Inflation Coming To An End?
Maybe. Maybe Not
Arguably, today there is some good news on the inflation front. At least, market prognosticators might want you to think it’s good news.
The Bureau of Economic Analysis released its gauge of Personal Income and Expenditures for May, which is showing inflation cooling off somewhat.
The PCE price index for May increased 6.3 percent from one year ago, reflecting increases in both goods and services (table 11). Energy prices increased 35.8 percent while food prices increased 11.0 percent. Excluding food and energy, the PCE price index for May increased 4.7 percent from one year ago.
The headline PCE price index number holds steady from April, suggesting that inflation got neither worse nor better overall during the month.
The core PCE index (ex food and energy) was even better, posting a 0.2% decline from April, from 4.9% to 4.7%
Inflation Is Better, But Still No Joy In Mudville
Notionally, cooling inflation is a good thing. However, as of this writing the market response has been tepid to negative, with the major US market indices having dropped initially at the opening bell, although a rising trend is underway.

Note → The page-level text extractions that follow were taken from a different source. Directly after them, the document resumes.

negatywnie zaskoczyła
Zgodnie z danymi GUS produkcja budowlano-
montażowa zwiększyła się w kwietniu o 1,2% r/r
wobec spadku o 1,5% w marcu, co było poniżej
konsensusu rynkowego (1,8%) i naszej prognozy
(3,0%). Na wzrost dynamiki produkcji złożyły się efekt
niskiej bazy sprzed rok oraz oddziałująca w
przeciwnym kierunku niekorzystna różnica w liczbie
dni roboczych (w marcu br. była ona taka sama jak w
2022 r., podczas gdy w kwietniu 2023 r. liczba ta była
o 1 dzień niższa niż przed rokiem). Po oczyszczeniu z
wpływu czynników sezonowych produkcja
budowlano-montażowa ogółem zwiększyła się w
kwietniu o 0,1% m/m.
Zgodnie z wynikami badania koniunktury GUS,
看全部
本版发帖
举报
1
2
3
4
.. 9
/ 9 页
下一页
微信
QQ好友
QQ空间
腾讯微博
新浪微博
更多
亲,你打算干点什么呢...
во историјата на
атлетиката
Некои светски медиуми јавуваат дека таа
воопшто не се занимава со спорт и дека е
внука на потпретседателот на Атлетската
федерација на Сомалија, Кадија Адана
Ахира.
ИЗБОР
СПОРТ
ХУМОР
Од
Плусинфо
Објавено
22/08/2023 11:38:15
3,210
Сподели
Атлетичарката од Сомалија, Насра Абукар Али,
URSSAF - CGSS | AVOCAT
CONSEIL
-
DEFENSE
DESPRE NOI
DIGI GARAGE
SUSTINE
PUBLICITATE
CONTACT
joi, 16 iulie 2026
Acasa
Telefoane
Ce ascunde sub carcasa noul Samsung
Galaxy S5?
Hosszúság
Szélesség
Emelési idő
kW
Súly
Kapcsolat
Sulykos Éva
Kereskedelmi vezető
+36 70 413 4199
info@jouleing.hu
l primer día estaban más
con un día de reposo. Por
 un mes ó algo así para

The lack of joy in Mudville is even being acknowledged by the financial media, which characterizes the inflation data as “better-than-expected” but notes the lack of a general market rally on the news.
Better-than-expected inflation data confirmed speculation that price pressures are peaking, but did not improve market morale significantly, as the rapid slowdown in personal spending will create headwinds for the consumer-driven economy. While the directional PCE improvement is welcome, it is unlikely to prompt the Fed to deviate from its plans to front-load interest rate hikes at upcoming meetings, at least for now, with the central bank steadfast in its commitment to return inflation to 2%.
The cooler inflation numbers seem to be initiating a mild “safe haven” reaction, as the 10-Year Treasury yields have declined roughly 0.10% since market open as of this writing.
Not All Good News
While the narrative is predictably focusing on the headline PCE number, once again when looking at inflation numbers we must assess the internals of the BEA report to appreciate the distorting effects inflation has on an economy.
While inflation notionally is “cooler” in this report than before, the report also shows that while disposable personal incomes fell in May, personal expenditures rose year-on-year (-3.3% income decline vs 2.1% expenditure rise).
Perhaps most disconcertingly from a perspective of overall economic impact, however, is the fact that durable goods expenditures in May fell 5.6%, while services expenditures rose 4.7%. People are buying fewer “things” and spending more on service-related items.
Moreover, while headline PCE rose “only” 0.6% in May, PCE for goods rose 0.9%, and food rose 1.2% for the month. Energy and related services rose 4% month-on-month.
Inflation is only easing if you don’t look at the items most important to consumers: what to eat and how to fill the gas tank. For real people, inflation is still very much a real problem.
Spending Patterns Are Shifting. Economy Is Still Contracting
The PCE report shows that spending patterns in the overall economy are shifting, and indeed we may be nearing a point of “peak” inflation. The decline in overall spending on goods is very much in sync with the potentially deflationary signal of slowing inventory builds, as I touched on previously.
Yet inflation is not done, and certainly does not appear to be done in the very vital areas of food and energy (which the “experts” conveniently like to disregard when pontificating on inflation).
While the narrative arc in the media will undoubtedly be that inflation is cooling (and subtle pressures will likely begin building for the Fed to reverse course on interest rate hikes), the data offers no real support to such an interpretation. Inflation still has a ways to climb before it will begin to trend downward.
The times will get more “interesting” before they get less.